(Reuters) -The Federal Trade Commission put on hold a lawsuit against pharmacy-benefit manager (PBM) units of UnitedHealth, Cigna and CVS Health over insulin prices after the Trump administration fired two of the agency’s commissioners.
The two Democratic commissioners, Alvaro Bedoya and Rebecca Kelly Slaughter, who had voted in favor of the lawsuit against the PBMs, were fired last month.
In court filings this week, the FTC said the case will be put on hold for 105 days, as there were no sitting commissioners available to participate.
Of its five sitting commissioners, two were fired, two removed from the case, and one resigned when Trump took office.
The FTC lawsuit accuses the PBMs of unfairly limiting access to insulin drugs with lower list prices and steering diabetes patients towards higher priced insulin in order to reap millions of dollars in rebates from pharmaceutical companies.
“CVS Health is confident the facts are on our side – drugmakers alone set the price of insulin – and we will continue to defend the case vigorously to protect our ability to make insulin affordable for American businesses and their members,” David Whitrap, vice president, External Affairs at CVS, told Reuters in a statement.
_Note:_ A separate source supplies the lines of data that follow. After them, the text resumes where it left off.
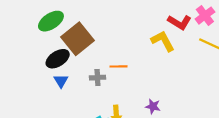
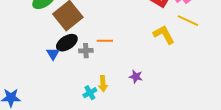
yellow L-shape: (163, 41) -> (164, 35), moved
black ellipse: (58, 59) -> (67, 43), moved

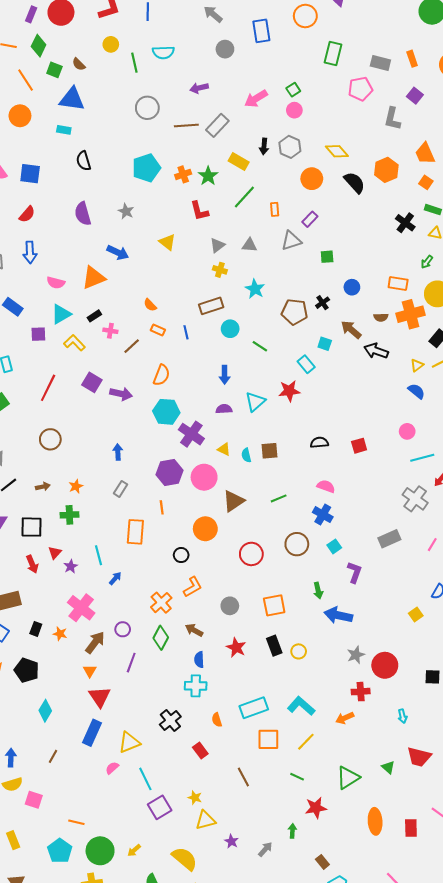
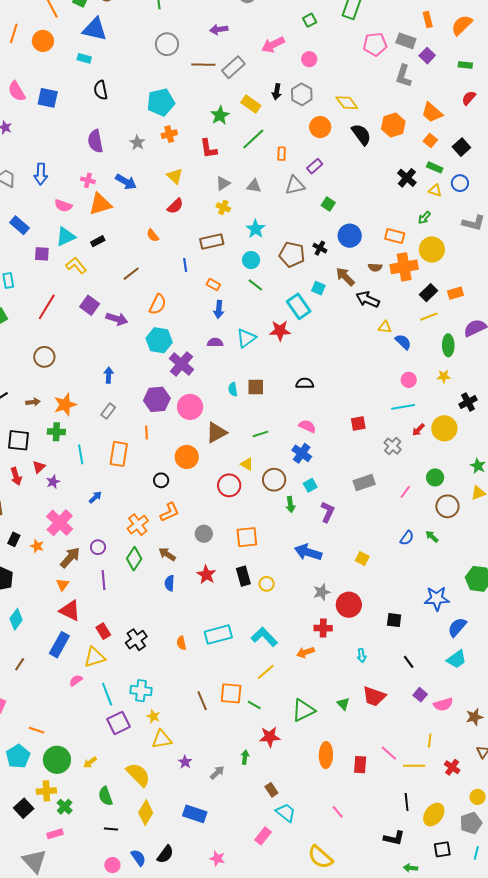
gray rectangle: (380, 63) -> (406, 41), moved
green square: (293, 90) -> (310, 20), moved
orange trapezoid: (425, 154) -> (432, 112), turned -30
orange cross: (183, 174) -> (169, 134), moved
red semicircle: (27, 214) -> (175, 206), moved
green square: (327, 257) -> (328, 204), turned 32
blue circle: (352, 287) -> (350, 236), size x1.5
black cross: (323, 303) -> (320, 248), turned -32
cyan circle: (230, 329) -> (251, 260), moved
orange rectangle: (158, 330) -> (213, 285), moved
pink cross: (110, 331) -> (88, 180), moved
cyan rectangle: (306, 364) -> (299, 306), size x1.4
yellow triangle: (417, 365) -> (385, 327), moved, turned 40
pink circle: (407, 431) -> (409, 380), moved
red square: (359, 446) -> (358, 424), moved
yellow triangle: (224, 449) -> (247, 464), moved
orange star: (76, 486) -> (65, 405), size x1.6
gray cross: (415, 499) -> (393, 446), size x0.7
cyan line: (98, 555) -> (81, 454), moved
green arrow: (318, 590) -> (290, 504), moved
yellow square: (416, 615) -> (362, 559), moved, turned -32
purple line: (131, 663) -> (103, 580), turned -30
cyan cross: (196, 686) -> (141, 691), moved
red triangle: (100, 697) -> (70, 611), turned -35
orange square: (268, 739) -> (231, 693), moved
red rectangle: (200, 750) -> (103, 631), moved

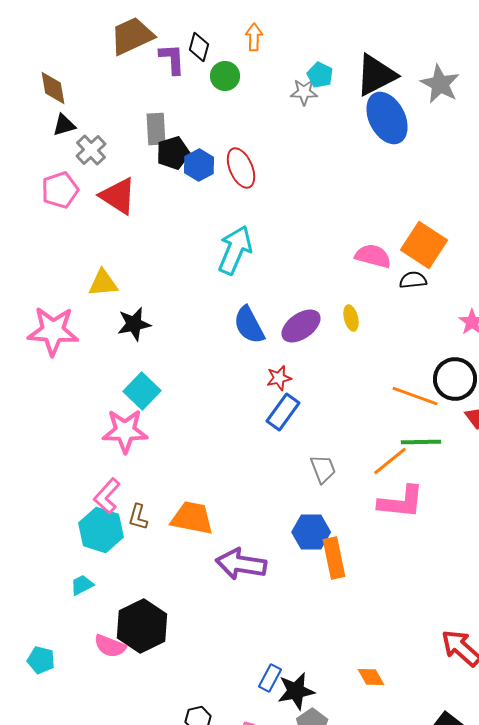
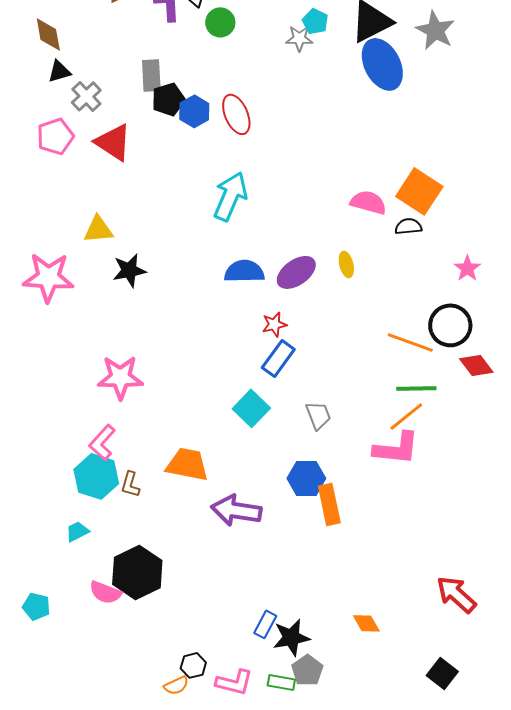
blue semicircle: (249, 325) -> (244, 271), turned 117
cyan square: (142, 391) -> (251, 408), moved
orange line: (390, 461) -> (406, 416), moved
brown L-shape: (138, 517) -> (130, 484), moved

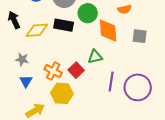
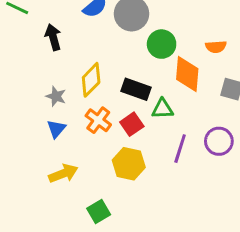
black rectangle: (64, 25) -> (136, 89), moved
yellow diamond: (37, 30) -> (91, 80), moved, turned -50
purple circle: (138, 87) -> (219, 141), moved, size x0.7
yellow hexagon: (62, 93) -> (129, 164), moved

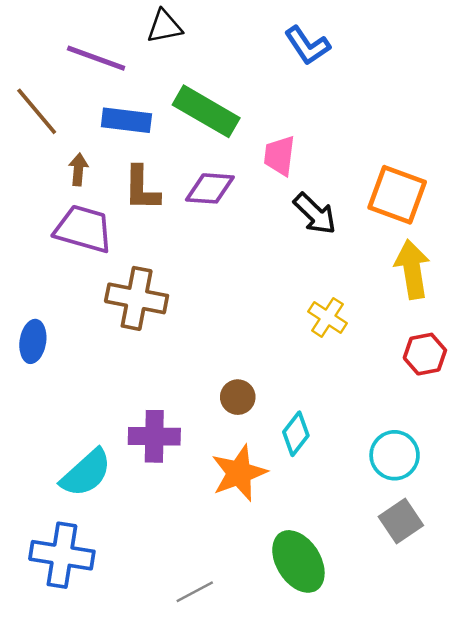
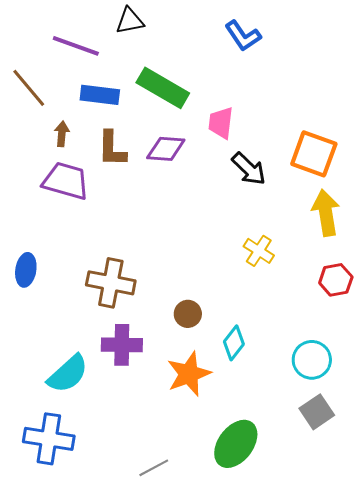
brown cross: (137, 298) -> (111, 283), moved
green ellipse: (298, 561) -> (236, 444), turned 69

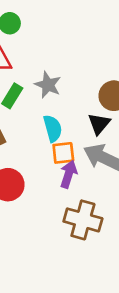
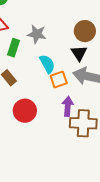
purple arrow: (69, 174) -> (68, 106), moved

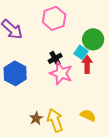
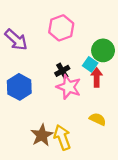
yellow semicircle: (88, 115) -> (98, 119), moved
brown star: (36, 118) -> (42, 135), size x1.5

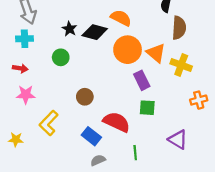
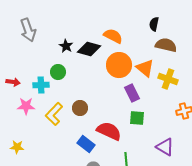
brown semicircle: (179, 28) -> (166, 45), turned -80
cyan cross: (25, 39) -> (41, 85), moved
red arrow: (20, 68) -> (13, 82), moved
yellow L-shape: (49, 123) -> (54, 114), moved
UnitedHealth and Cigna did not immediately respond to Reuters’ requests for comment.
The three companies own the country’s largest PBMs – Caremark, Optum and Express Scripts.
PBMs act as middlemen between drug companies and consumers. They negotiate volume discounts and fees with drug manufacturers on behalf of employers and health plans, create lists of medications that are covered by insurance, and reimburse pharmacies for prescriptions.
Bedoya and Slaughter sued U.S. President Donald Trump last month saying their removals violated federal law and a 90-year-old U.S. Supreme Court precedent upholding agency independence.